**Exercise requirements**
Copy out each record below, exactly as given.

Data for the task below:

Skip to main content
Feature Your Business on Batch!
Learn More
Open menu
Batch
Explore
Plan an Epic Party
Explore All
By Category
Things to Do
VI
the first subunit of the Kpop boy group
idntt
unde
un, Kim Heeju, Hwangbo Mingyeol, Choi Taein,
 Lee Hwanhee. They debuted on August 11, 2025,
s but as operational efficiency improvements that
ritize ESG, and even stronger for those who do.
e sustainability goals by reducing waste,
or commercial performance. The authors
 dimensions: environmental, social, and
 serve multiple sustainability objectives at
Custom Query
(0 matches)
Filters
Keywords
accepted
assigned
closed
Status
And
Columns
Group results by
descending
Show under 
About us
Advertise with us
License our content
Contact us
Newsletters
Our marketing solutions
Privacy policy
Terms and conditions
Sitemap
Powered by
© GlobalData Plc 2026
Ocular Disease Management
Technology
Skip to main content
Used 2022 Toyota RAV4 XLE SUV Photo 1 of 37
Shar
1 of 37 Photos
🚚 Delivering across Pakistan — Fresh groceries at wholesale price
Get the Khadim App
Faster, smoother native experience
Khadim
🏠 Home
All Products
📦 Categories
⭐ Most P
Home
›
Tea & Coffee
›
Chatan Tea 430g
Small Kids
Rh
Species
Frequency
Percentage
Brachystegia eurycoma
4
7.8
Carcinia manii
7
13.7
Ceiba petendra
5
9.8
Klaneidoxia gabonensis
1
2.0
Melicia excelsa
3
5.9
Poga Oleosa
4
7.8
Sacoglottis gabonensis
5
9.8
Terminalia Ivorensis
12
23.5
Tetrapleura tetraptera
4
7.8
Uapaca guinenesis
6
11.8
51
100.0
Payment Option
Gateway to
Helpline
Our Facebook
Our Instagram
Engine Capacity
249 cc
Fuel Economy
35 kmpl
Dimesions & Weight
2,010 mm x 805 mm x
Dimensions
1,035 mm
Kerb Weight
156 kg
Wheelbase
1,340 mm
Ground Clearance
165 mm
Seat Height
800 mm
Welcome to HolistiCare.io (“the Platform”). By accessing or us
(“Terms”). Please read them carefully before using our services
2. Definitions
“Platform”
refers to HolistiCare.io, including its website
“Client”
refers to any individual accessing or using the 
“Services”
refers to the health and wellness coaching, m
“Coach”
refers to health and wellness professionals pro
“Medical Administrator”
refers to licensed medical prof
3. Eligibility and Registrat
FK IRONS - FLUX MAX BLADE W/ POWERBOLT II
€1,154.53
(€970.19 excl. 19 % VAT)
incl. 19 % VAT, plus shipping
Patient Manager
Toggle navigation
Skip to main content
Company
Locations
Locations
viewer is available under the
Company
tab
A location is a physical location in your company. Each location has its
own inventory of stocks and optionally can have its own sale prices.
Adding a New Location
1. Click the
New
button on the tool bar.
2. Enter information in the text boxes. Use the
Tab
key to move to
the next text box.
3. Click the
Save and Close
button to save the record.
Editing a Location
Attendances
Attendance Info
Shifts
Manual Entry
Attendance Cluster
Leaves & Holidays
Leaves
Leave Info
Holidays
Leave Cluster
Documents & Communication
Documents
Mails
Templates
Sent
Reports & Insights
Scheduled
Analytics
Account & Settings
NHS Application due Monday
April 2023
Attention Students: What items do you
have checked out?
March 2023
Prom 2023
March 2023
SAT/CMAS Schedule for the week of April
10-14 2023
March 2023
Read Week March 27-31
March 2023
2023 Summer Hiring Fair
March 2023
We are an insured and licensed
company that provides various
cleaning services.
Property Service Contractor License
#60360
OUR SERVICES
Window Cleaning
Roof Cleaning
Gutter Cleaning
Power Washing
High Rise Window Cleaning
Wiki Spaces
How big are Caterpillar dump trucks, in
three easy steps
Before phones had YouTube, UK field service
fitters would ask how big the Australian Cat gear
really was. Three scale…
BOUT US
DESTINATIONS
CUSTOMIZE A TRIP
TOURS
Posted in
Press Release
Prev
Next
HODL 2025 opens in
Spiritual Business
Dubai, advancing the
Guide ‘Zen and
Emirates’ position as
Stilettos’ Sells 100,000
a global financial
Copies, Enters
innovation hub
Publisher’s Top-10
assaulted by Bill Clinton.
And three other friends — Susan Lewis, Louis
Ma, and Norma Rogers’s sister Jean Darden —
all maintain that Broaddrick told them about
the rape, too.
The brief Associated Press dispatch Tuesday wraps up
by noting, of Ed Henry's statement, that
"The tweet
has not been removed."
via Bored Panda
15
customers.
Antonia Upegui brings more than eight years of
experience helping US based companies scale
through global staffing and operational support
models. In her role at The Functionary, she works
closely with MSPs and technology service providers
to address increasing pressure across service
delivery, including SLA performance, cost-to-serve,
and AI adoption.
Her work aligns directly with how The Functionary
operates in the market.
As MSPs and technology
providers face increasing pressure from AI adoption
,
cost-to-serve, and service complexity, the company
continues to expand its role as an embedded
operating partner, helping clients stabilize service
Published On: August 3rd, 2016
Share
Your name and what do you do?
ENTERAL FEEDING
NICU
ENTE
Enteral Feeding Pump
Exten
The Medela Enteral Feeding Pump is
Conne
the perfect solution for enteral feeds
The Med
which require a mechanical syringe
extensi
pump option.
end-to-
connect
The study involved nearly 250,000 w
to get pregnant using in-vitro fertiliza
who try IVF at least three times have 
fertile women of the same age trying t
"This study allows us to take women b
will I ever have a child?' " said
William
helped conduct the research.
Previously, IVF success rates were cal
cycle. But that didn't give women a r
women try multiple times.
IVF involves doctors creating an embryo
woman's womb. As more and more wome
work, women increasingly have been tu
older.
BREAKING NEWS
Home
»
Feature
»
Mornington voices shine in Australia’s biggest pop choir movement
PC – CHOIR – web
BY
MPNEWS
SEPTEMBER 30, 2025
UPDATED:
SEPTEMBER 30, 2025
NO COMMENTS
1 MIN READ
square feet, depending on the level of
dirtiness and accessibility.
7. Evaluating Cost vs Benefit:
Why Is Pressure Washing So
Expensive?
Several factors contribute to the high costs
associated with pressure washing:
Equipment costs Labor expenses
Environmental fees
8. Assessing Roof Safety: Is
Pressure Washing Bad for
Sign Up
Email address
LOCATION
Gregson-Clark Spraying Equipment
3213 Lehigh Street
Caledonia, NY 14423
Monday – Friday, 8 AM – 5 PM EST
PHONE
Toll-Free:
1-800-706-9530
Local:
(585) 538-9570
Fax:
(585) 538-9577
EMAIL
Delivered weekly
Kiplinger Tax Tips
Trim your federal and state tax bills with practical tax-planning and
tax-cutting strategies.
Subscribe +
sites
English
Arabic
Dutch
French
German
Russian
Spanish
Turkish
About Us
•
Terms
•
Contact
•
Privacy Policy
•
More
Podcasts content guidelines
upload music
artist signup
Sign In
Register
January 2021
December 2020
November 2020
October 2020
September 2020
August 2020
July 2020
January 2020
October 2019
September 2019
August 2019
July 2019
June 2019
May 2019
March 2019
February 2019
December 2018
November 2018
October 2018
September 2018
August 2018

End of Data for the task.

**Solution**
Skip to main content
Feature Your Business on Batch!
Learn More
Open menu
Batch
Explore
Plan an Epic Party
Explore All
By Category
Things to Do
VI
the first subunit of the Kpop boy group
idntt
unde
un, Kim Heeju, Hwangbo Mingyeol, Choi Taein,
 Lee Hwanhee. They debuted on August 11, 2025,
s but as operational efficiency improvements that
ritize ESG, and even stronger for those who do.
e sustainability goals by reducing waste,
or commercial performance. The authors
 dimensions: environmental, social, and
 serve multiple sustainability objectives at
Custom Query
(0 matches)
Filters
Keywords
accepted
assigned
closed
Status
And
Columns
Group results by
descending
Show under 
About us
Advertise with us
License our content
Contact us
Newsletters
Our marketing solutions
Privacy policy
Terms and conditions
Sitemap
Powered by
© GlobalData Plc 2026
Ocular Disease Management
Technology
Skip to main content
Used 2022 Toyota RAV4 XLE SUV Photo 1 of 37
Shar
1 of 37 Photos
🚚 Delivering across Pakistan — Fresh groceries at wholesale price
Get the Khadim App
Faster, smoother native experience
Khadim
🏠 Home
All Products
📦 Categories
⭐ Most P
Home
›
Tea & Coffee
›
Chatan Tea 430g
Small Kids
Rh
Species
Frequency
Percentage
Brachystegia eurycoma
4
7.8
Carcinia manii
7
13.7
Ceiba petendra
5
9.8
Klaneidoxia gabonensis
1
2.0
Melicia excelsa
3
5.9
Poga Oleosa
4
7.8
Sacoglottis gabonensis
5
9.8
Terminalia Ivorensis
12
23.5
Tetrapleura tetraptera
4
7.8
Uapaca guinenesis
6
11.8
51
100.0
Payment Option
Gateway to
Helpline
Our Facebook
Our Instagram
Engine Capacity
249 cc
Fuel Economy
35 kmpl
Dimesions & Weight
2,010 mm x 805 mm x
Dimensions
1,035 mm
Kerb Weight
156 kg
Wheelbase
1,340 mm
Ground Clearance
165 mm
Seat Height
800 mm
Welcome to HolistiCare.io (“the Platform”). By accessing or us
(“Terms”). Please read them carefully before using our services
2. Definitions
“Platform”
refers to HolistiCare.io, including its website
“Client”
refers to any individual accessing or using the 
“Services”
refers to the health and wellness coaching, m
“Coach”
refers to health and wellness professionals pro
“Medical Administrator”
refers to licensed medical prof
3. Eligibility and Registrat
FK IRONS - FLUX MAX BLADE W/ POWERBOLT II
€1,154.53
(€970.19 excl. 19 % VAT)
incl. 19 % VAT, plus shipping
Patient Manager
Toggle navigation
Skip to main content
Company
Locations
Locations
viewer is available under the
Company
tab
A location is a physical location in your company. Each location has its
own inventory of stocks and optionally can have its own sale prices.
Adding a New Location
1. Click the
New
button on the tool bar.
2. Enter information in the text boxes. Use the
Tab
key to move to
the next text box.
3. Click the
Save and Close
button to save the record.
Editing a Location
Attendances
Attendance Info
Shifts
Manual Entry
Attendance Cluster
Leaves & Holidays
Leaves
Leave Info
Holidays
Leave Cluster
Documents & Communication
Documents
Mails
Templates
Sent
Reports & Insights
Scheduled
Analytics
Account & Settings
NHS Application due Monday
April 2023
Attention Students: What items do you
have checked out?
March 2023
Prom 2023
March 2023
SAT/CMAS Schedule for the week of April
10-14 2023
March 2023
Read Week March 27-31
March 2023
2023 Summer Hiring Fair
March 2023
We are an insured and licensed
company that provides various
cleaning services.
Property Service Contractor License
#60360
OUR SERVICES
Window Cleaning
Roof Cleaning
Gutter Cleaning
Power Washing
High Rise Window Cleaning
Wiki Spaces
How big are Caterpillar dump trucks, in
three easy steps
Before phones had YouTube, UK field service
fitters would ask how big the Australian Cat gear
really was. Three scale…
BOUT US
DESTINATIONS
CUSTOMIZE A TRIP
TOURS
Posted in
Press Release
Prev
Next
HODL 2025 opens in
Spiritual Business
Dubai, advancing the
Guide ‘Zen and
Emirates’ position as
Stilettos’ Sells 100,000
a global financial
Copies, Enters
innovation hub
Publisher’s Top-10
assaulted by Bill Clinton.
And three other friends — Susan Lewis, Louis
Ma, and Norma Rogers’s sister Jean Darden —
all maintain that Broaddrick told them about
the rape, too.
The brief Associated Press dispatch Tuesday wraps up
by noting, of Ed Henry's statement, that
"The tweet
has not been removed."
via Bored Panda
15
customers.
Antonia Upegui brings more than eight years of
experience helping US based companies scale
through global staffing and operational support
models. In her role at The Functionary, she works
closely with MSPs and technology service providers
to address increasing pressure across service
delivery, including SLA performance, cost-to-serve,
and AI adoption.
Her work aligns directly with how The Functionary
operates in the market.
As MSPs and technology
providers face increasing pressure from AI adoption
,
cost-to-serve, and service complexity, the company
continues to expand its role as an embedded
operating partner, helping clients stabilize service
Published On: August 3rd, 2016
Share
Your name and what do you do?
ENTERAL FEEDING
NICU
ENTE
Enteral Feeding Pump
Exten
The Medela Enteral Feeding Pump is
Conne
the perfect solution for enteral feeds
The Med
which require a mechanical syringe
extensi
pump option.
end-to-
connect
The study involved nearly 250,000 w
to get pregnant using in-vitro fertiliza
who try IVF at least three times have 
fertile women of the same age trying t
"This study allows us to take women b
will I ever have a child?' " said
William
helped conduct the research.
Previously, IVF success rates were cal
cycle. But that didn't give women a r
women try multiple times.
IVF involves doctors creating an embryo
woman's womb. As more and more wome
work, women increasingly have been tu
older.
BREAKING NEWS
Home
»
Feature
»
Mornington voices shine in Australia’s biggest pop choir movement
PC – CHOIR – web
BY
MPNEWS
SEPTEMBER 30, 2025
UPDATED:
SEPTEMBER 30, 2025
NO COMMENTS
1 MIN READ
square feet, depending on the level of
dirtiness and accessibility.
7. Evaluating Cost vs Benefit:
Why Is Pressure Washing So
Expensive?
Several factors contribute to the high costs
associated with pressure washing:
Equipment costs Labor expenses
Environmental fees
8. Assessing Roof Safety: Is
Pressure Washing Bad for
Sign Up
Email address
LOCATION
Gregson-Clark Spraying Equipment
3213 Lehigh Street
Caledonia, NY 14423
Monday – Friday, 8 AM – 5 PM EST
PHONE
Toll-Free:
1-800-706-9530
Local:
(585) 538-9570
Fax:
(585) 538-9577
EMAIL
Delivered weekly
Kiplinger Tax Tips
Trim your federal and state tax bills with practical tax-planning and
tax-cutting strategies.
Subscribe +
sites
English
Arabic
Dutch
French
German
Russian
Spanish
Turkish
About Us
•
Terms
•
Contact
•
Privacy Policy
•
More
Podcasts content guidelines
upload music
artist signup
Sign In
Register
January 2021
December 2020
November 2020
October 2020
September 2020
August 2020
July 2020
January 2020
October 2019
September 2019
August 2019
July 2019
June 2019
May 2019
March 2019
February 2019
December 2018
November 2018
October 2018
September 2018
August 2018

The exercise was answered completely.